This Friday: Support your local library, the heart of our Whitneyville community, and celebrate Spring at the same time. Join friends and neighbors on Friday, April 21st from 6-8 pm at The Playwright Banquet Room, located at 1232 Whitney Avenue. Enjoy complimentary appetizers, a cash bar and readings by Hamden’s own Poet Laureate Franz Douskey. Lightheartedly called “Books & Booze” (with alcohol optional of course), proceeds will be used by the Whitneyville Branch of the Hamden Public Library to support expanded programming and provide additional resources for residents and families in the community.

Tickets for this event, sponsored by the Whitneyville Civic Association, are $30 per person with proceeds benefiting our branch of the library. You can RSVP and reserve tickets by emailing Dave Bechtel at dpbechtel@hotmail.com .
Library fundraiser flyer
A fundraiser for the Whitneyville Branch of Hamden Public Library

Meeting Minutes: March 9, 2017

Minutes of March 9, 2017 meeting of Whitneyville Civic Association Held at Board of Education Building 60 Putnam Ave., Hamden

President Janet Kazienko called the meeting to order at 7:08.

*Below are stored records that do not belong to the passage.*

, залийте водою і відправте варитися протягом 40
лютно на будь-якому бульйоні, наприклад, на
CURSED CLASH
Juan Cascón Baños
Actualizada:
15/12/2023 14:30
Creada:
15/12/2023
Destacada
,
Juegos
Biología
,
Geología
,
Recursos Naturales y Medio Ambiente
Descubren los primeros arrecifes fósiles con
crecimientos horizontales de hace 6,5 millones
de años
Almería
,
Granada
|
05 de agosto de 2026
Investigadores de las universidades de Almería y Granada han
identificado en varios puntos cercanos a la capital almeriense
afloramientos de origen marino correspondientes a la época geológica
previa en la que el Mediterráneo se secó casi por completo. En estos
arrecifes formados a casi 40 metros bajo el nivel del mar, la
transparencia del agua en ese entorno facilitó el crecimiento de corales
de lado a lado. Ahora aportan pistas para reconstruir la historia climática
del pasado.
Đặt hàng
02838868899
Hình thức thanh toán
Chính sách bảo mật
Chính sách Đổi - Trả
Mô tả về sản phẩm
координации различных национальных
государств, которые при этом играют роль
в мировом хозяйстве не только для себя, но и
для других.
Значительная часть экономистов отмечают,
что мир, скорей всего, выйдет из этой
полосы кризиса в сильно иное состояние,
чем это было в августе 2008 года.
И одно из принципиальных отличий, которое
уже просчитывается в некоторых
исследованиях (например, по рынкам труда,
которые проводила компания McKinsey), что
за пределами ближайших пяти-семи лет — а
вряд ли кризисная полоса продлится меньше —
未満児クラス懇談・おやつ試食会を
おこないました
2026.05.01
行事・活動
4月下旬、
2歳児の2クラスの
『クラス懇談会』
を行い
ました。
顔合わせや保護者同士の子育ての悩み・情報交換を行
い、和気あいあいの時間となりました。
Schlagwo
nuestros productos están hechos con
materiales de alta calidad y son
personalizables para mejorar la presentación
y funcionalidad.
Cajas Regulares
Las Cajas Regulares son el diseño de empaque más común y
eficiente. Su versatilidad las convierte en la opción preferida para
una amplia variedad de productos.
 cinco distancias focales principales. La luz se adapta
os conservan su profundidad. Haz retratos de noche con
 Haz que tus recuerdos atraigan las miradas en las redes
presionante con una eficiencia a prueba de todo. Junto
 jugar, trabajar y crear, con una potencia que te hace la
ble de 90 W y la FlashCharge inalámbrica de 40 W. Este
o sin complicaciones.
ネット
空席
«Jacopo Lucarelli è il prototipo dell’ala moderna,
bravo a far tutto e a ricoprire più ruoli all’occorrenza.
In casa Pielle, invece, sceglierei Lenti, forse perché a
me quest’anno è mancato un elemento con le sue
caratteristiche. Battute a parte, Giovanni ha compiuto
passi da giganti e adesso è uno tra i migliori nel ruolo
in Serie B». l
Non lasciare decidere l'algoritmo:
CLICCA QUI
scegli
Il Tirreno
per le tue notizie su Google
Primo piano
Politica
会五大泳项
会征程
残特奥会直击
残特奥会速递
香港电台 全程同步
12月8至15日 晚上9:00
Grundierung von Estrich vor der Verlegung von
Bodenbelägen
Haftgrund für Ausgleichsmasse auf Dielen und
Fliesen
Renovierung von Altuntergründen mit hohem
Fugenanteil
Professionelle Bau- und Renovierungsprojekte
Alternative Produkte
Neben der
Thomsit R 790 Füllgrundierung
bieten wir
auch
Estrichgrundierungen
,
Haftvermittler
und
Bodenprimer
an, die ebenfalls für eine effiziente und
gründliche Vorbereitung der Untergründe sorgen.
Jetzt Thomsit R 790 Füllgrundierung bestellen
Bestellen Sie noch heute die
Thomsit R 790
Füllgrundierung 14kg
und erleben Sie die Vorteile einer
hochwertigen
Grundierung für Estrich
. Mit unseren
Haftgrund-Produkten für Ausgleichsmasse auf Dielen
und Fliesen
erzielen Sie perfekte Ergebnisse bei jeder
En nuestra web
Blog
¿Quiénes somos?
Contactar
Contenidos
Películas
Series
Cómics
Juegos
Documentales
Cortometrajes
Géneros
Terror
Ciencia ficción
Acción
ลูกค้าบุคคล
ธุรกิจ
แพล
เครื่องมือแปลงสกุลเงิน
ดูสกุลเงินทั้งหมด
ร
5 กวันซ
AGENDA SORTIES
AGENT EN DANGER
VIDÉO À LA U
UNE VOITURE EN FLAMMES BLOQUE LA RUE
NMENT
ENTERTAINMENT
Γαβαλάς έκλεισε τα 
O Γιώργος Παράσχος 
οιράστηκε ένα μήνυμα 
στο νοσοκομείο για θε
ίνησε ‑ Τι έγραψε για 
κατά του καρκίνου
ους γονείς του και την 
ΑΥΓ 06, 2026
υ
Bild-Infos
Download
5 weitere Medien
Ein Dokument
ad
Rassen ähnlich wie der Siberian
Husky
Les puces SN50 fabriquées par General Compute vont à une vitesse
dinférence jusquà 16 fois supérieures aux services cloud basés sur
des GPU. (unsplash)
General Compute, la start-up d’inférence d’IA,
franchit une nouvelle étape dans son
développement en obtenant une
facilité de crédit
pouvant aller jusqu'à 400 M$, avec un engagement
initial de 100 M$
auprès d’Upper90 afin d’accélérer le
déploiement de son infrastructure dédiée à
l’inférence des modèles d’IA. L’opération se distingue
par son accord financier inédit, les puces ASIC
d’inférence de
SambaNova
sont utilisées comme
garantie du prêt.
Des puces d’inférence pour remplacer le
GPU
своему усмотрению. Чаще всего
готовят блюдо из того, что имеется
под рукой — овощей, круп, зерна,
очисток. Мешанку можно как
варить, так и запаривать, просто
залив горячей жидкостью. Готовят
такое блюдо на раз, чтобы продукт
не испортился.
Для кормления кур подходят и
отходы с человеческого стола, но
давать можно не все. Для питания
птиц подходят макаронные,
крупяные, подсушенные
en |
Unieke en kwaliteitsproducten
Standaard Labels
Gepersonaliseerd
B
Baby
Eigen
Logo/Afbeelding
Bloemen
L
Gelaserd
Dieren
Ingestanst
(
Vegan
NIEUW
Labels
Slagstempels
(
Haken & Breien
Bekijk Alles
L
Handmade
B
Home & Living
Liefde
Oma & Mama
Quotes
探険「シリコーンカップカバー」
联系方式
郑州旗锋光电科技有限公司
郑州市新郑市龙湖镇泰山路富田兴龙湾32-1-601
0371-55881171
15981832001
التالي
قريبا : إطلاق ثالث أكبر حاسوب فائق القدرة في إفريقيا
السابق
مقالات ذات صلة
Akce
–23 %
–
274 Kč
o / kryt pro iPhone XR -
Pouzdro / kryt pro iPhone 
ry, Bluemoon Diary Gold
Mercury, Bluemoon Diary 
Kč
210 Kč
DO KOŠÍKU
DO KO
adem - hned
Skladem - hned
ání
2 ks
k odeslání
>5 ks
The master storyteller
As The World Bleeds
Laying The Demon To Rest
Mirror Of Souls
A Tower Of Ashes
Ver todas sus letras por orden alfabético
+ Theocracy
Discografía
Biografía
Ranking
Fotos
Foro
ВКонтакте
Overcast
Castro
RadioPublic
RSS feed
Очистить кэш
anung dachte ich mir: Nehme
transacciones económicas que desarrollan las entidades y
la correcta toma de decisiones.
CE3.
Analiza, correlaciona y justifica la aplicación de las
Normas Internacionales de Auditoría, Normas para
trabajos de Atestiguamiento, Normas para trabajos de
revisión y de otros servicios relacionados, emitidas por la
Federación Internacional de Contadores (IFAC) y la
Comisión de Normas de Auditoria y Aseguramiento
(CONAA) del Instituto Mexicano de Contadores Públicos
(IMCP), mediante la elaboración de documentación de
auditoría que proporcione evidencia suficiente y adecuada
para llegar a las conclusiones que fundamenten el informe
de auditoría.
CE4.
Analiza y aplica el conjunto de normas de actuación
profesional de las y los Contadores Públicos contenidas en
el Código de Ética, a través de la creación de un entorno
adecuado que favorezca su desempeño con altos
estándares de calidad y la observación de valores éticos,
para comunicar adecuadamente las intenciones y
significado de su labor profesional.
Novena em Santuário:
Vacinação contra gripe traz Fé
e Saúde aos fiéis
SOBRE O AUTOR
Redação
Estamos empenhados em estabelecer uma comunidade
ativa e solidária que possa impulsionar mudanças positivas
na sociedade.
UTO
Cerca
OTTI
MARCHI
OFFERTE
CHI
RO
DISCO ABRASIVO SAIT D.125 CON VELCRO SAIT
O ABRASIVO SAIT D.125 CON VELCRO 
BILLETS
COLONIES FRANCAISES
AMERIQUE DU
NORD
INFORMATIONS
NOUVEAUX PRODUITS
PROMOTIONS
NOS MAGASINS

  • Owner Spotlight: Chris Fiore owner of Wine 101 gave a presentaion about the new business at 1220 Whitney Ave. Unit C. Chris said that he met his partner, Carol Cyr, giving wine tastings to raise money for their childrens’ school. But as they did, they came to believe that wine classes should not be pretentious and, if done right, can open people up to new ideas and learning to be passionate about what they like. The two launched a business which grew through word of mouth as they gave tastings in peoples’ homes. Their store brings in small, eclectic wines and exposes people to new tastes. Customer service is the highest priority. The store also carries craft beer, spirits, and cheese, but the main product is the wine.
  • Elections: Janet announced that elections will take place at the May meeting. The President’s position is open.
  • LED Light Follow-Up: The bulb standard that UI would like is 4,000k, and no alternatives in terms of bulb warmth (measured in k) were previously considered for municipal use. But due to citizen education and activism, now UI is looking at 3000k LED lights, which Hamden may be able to get by waiting until UI has them. Mayor Leng wrote a letter to UI and has been vocally supportive of the warmer lights.
  • Lighting Change: Janet reported that Hamden Hall is requesting a lighting change for their athletic fields that could affect other parks. The town’s next meeting is April 14th.
  • Library Committee: Dave Bechtel reported that the Whitneyville Branch of the Hamden Public Library has a lot of structural issues. The town passed a capital budget with $40,000 for the two branches, and maybe a $15,000 carry over from last year. Also, there will be a tree planted at the branch on Arbor Day which is also when WCA has its spring clean-up. A fundraiser and friendraiser to be held April 21 at the Playwright is also planned. The event will be called Books and Booze.
  • Summer Music Series: A committee met, and decided to stick with the same set-up of three different events in the evenings once a month in June, July, and August at Denicola Park. There were a lot of new ideas that could appeal to a more diverse crowd. The next committee meeting is at Janet’s house on March 19 at 5:00 pm.
  • Backyards for Wildlife: National Wildlife Foundation has a program that is being brought to Whitneyville.  Deirdre Dolan announced that citizens can start anytime by going to the NWF website and signing up. All that’s needed is food, shelter, and water sources for wildlife to qualify to be certified. An effort will be made to advertise to all residents, especially younger people with families who can’t make it to WCA meetings, so they will sign-up   Information sessions can be arranged at the library and at the Hamden Earth Day event.
  • Traffic Committee: Mark Foran spoke about meeting with Mayor Leng and Police Chief Wydra about traffic in the Whitneyville area. They discussed a new roundabout at Ridge and Hartford Turnpike that should make this intersection safer. The town has done a lot of work in Whitneyville, and is now looking at other neighborhoods that need attention. The Traffic Committee has compiled a preliminary list of other traffic calming issues which was discussed. A final draft of this list may be posted on the WCA website.
  • Gardening committee: Liz Hellwig set dates for work at the Pocket Park. May 7, June 11, July 9, Aug. 13, and Sept. 10, all at 8:30 am.
  • Dues: WCA Dues are due and Deb Weckerle can accept them any time.
  • Judy Gordon requested that we ask our government representative to discuss impacts of the budget cuts we will most likely see as a result of expected cuts to the federal budget. Janet agreed that was an excellent idea.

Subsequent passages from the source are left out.